Siri, what is an RNN?

FatimaEzzeddine
Zaka
Published in
10 min readNov 30, 2020

- Siri: “Check out this blog by Zaka on Medium. I’m sure they can explain it better than I can.”

- Wait, Siri, you can actually understand me?

Photo by Omid Armin on Unsplash

Yes, Siri can actually understand me, answer you and basically converse with anyone else who speaks any language from the very wide range of vernaculars Apple has at our disposition as features for Siri’s language understanding. Not to be biased towards the iProducts, Amazon’s Alexa and Google’s Assistant can do just as good of a job - if not better.

This is what Natural Language Processing scientists and engineers call “speech recognition”. If you think about it, speech is a sequence of words, or more precisely, phonemes that are grouped together in order to form what we call a sentence or a “sequence” of words (baby spoiler). And today, we live in a world of data abundance, an ocean of data we are all obliviously swimming in where many types of data prevail. The days of numeric and tabulated data ruling the scene are over. Move over old dogs, time for new tricks.

Modules of the blog:

  1. Smooth Introduction — Why we need Recurrent Neural Networks (RNNs)
  2. Applications
  3. Working Principles and Common Confusions around RNNs
  4. Training RNN Models
  5. Types of RNN Architectures
  6. Advantages & Disadvantages of using RNNs
  7. Next Generation RNNs — LSTMs and GRUs

So, how to handle this diversity and the new type of data? Well, different machine learning (ML) techniques need to be applied.
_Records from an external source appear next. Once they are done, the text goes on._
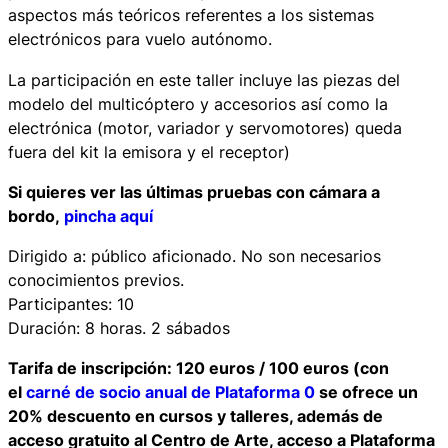
aspectos más teóricos referentes a los sistemas
electrónicos para vuelo autónomo.
La participación en este taller incluye las piezas del
modelo del multicóptero y accesorios así como la
electrónica (motor, variador y servomotores) queda
fuera del kit la emisora y el receptor)
Si quieres ver las últimas pruebas con cámara a
bordo,
pincha aquí
Dirigido a: público aficionado. No son necesarios
conocimientos previos.
Participantes: 10
Duración: 8 horas. 2 sábados
Tarifa de inscripción: 120 euros / 100 euros (con
el
carné de socio anual de Plataforma 0
se ofrece un
20% descuento en cursos y talleres, además de
acceso gratuito al Centro de Arte, acceso a Plataforma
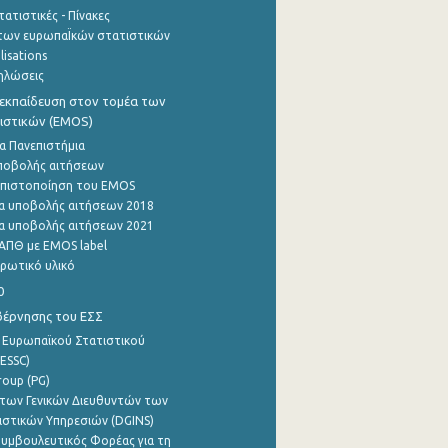
ατιστικές - Πίνακες
των ευρωπαΪκών στατιστικών
lisations
ηλώσεις
εκπαίδευση στον τομέα των
ιστικών (EMOS)
α Πανεπιστήμια
ποβολής αιτήσεων
η πιστοποίηση του EMOS
α υποβολής αιτήσεων 2018
α υποβολής αιτήσεων 2021
ΑΠΘ με EMOS label
ρωτικό υλικό
0
βέρνησης του ΕΣΣ
 Ευρωπαϊκού Στατιστικού
ESSC)
roup (PG)
των Γενικών Διευθυντών των
ιστικών Υπηρεσιών (DGINS)
υμβουλευτικός Φορέας για τη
Sequential data challenged the average data scientist — which we will call “Joe”, just for ease of access — to find new ways of processing and forecasting it because it is merely very different in nature to canonical regression or classification problems with classical datasets.

The main characteristic of sequential data is that all the features are dependent in terms of the order in which they occur. This dependency is the reason we call the data ‘sequential’. Let’s take an example to better understand this concept. Imagine Joe is dealing with two sentences:

  1. RNN, what Siri is an?
  2. Siri, what is an RNN?

Saying order is crucial to text processing and understanding is an understatement. However, sequential challenges are not just restricted to text data. More on that later.

So moving on from this latter point, let’s grab our left ear with our right hand over our head and do a little literature back-propagation and start from the back (sentence too long? I made my point about the importance of order — case closed) by asking: why did Recurrent Neural Networks show up in literature?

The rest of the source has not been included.